Walmgate is a street in the city centre of York, in England. During the Medieval period, the street was the site of a seafissh and cattle market. Walmgate Bar, was involved in the Siege of York in 1644, during the First English Civil War. During the 20th century, many of the older buildings were cleared away and newer structures put up.

History

The street lay outside Roman Eboracum, and although it was crossed by a Roman road, evidence of occupation in the period is limited to two wharfs on the River Foss, and some burials.  The road appears to have developed in the Viking Jorvik period, during which it mostly hosted industrial and commercial uses.

The street was first mentioned in about 1080, as "Walbegate", suggesting it may be named after an individual called "Walba".  Walmgate Bar, the gate at the south-east end of the street, was built before 1155, but the section of the York city walls enclosing the street was built later: permission to construct this section of the walls was granted in 1267, and they were not completed until 1505.

By 1200, Walmgate was an important street, with four churches: St Denys, St Margaret, St Mary and St Peter-le-Willows, of which the first two still survive.  The Haberdashers' Hall was built on the street, as were large houses for the Percy and Neville families.  Many of the boundaries between building plots date from this period.  The area around St Margaret's church became known for fullers.

A seafish market was held on the street in the Mediaeval period.  In 1590, a cattle market was established, held every second Thursday, and from 1632, an annual cattle fair was also held.  By the 19th-century, it was causing serious congestion on the street, and in 1826 was moved to a dedicated cattle market outside the walls.

Walmgate Bar was the focus of the Siege of York in 1644, and some buildings on the street were damaged, although most of the destruction occurred outside the city walls.

In the 1840s, many immigrants from Ireland moved to Walmgate, and by the end of the decade, it and the surrounding streets and alleys housed half of the population of the whole city.  Overcrowding and poverty were rife.  St George's Catholic church was built a short distance from the road.  The street also became known for its pubs, peaking in 1901 with 20 on the street.  There was also some industry: the Victoria Iron Foundry and Walker Foundry (who made the York Minster Lamp Standard around 1860), Caroline Place linen mill, and a brewery.

Many buildings on the street were demolished as part of slum clearance schemes in the 20th-century, and since 1950, some council flats have been built.  Nikolaus Pevsner described the street as "depressing" in 1972, but by 1995, David Neave described it as "improved... most of the waste spaces have been filled, but there is still much to be done".  It is currently lined with a mix of independent shops, pubs and restaurants, offices and housing.

Layout and architecture

The street runs south-east, from Foss Bridge over the River Foss, continuing the route of Fossgate.  At the other end, it runs through Walmgate Bar, then ends at the city's inner ring road, at the junction of Lawrence Street, Barbican Road and Foss Islands Road.  Merchantgate, Dennis Street, St Denys Road, George Street, Margaret Street, and Hope Street all lead off the south-west side of the road, while Hurst's Yard, Paver Lane, and Navigation Road lead off the north-east side.

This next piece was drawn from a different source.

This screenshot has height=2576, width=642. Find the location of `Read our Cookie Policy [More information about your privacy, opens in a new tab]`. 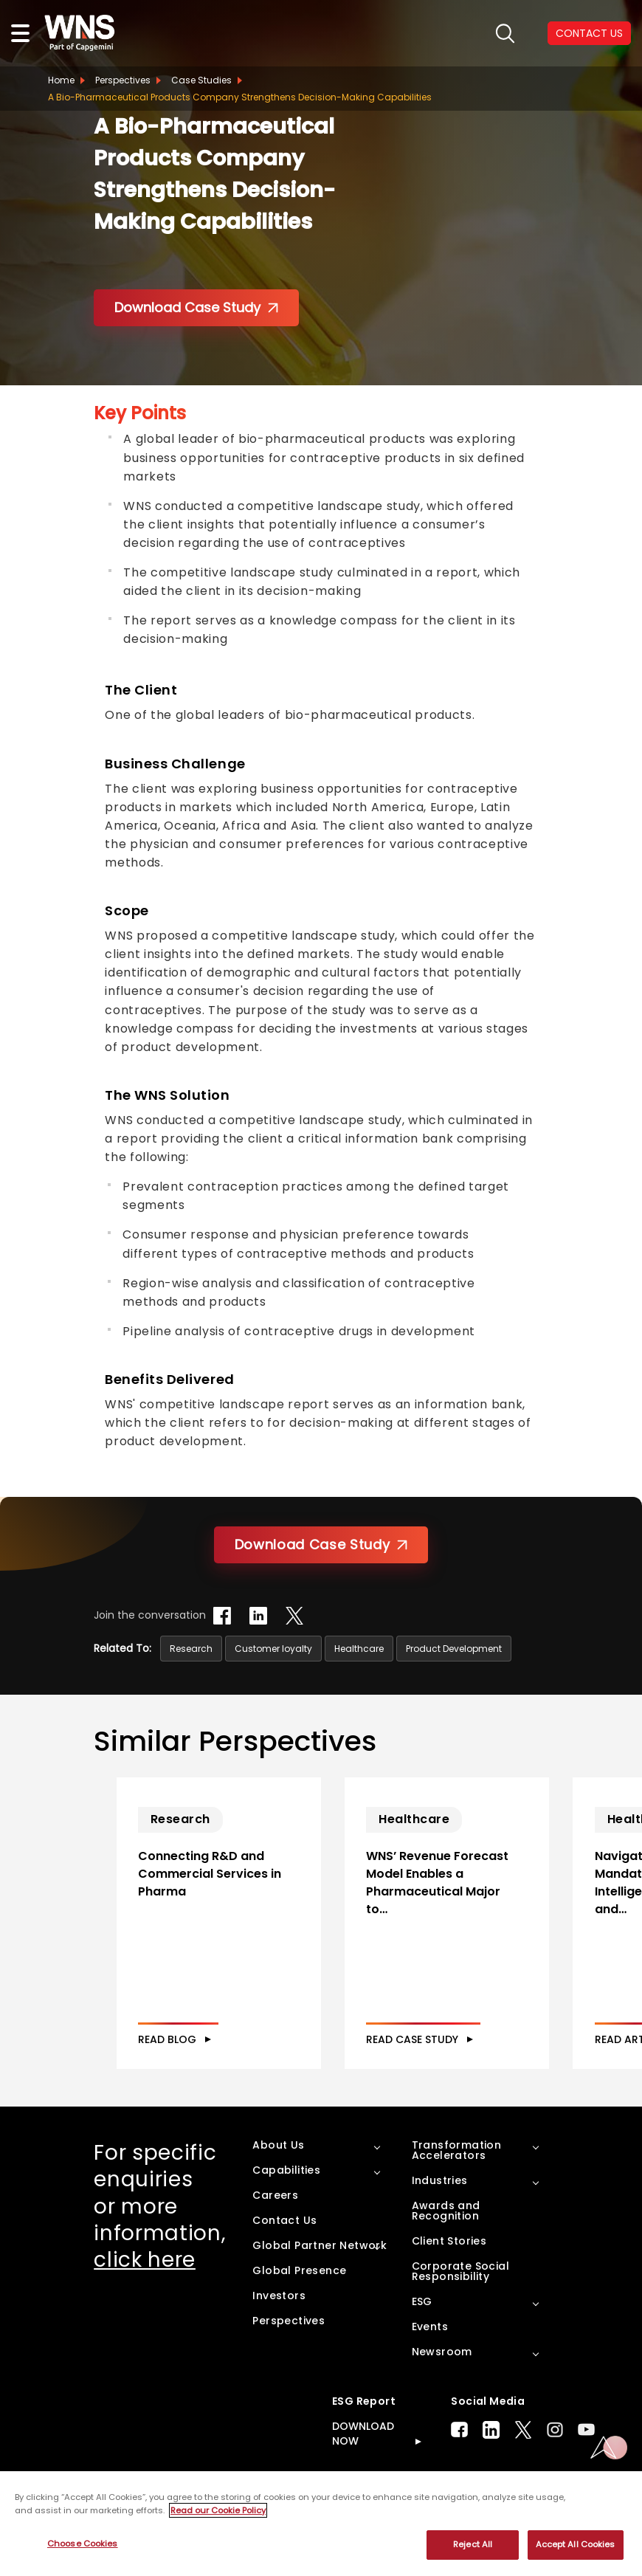

Read our Cookie Policy [More information about your privacy, opens in a new tab] is located at coordinates (218, 2510).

Notable buildings on the north-east side include Dorothy Wilson's Hospital, built in 1812; the 18th-century houses at 6, 8, 24 and 26-28 Walmgate; The Watergate Inn pub; a 15th-century timber-framed building at 32 Walmgate; 34 Walmgate, built about 1700; 68-70 Walmgate, and a warehouse behind 72 Walmgate, also of 18th-century origin; St Margaret's Church, now the National Centre for Early Music; and the Bretgate Flats, built in 1979, and described by Neave as "most successful".  On the south-west side are the 15th-century Red Lion pub, now often described as lying on Merchantgate; the 18th-century 9 and 11 Walmgate; 19 Walmgate, with a 16th-century wall; 23 and 25 Walmgate, both of 17th-century origin; 35-37 Walmgate, built in the 16th-century; the 15th-century 77 Walmgate; St Denys' Church; and Bowes Morrell House, built about 1400.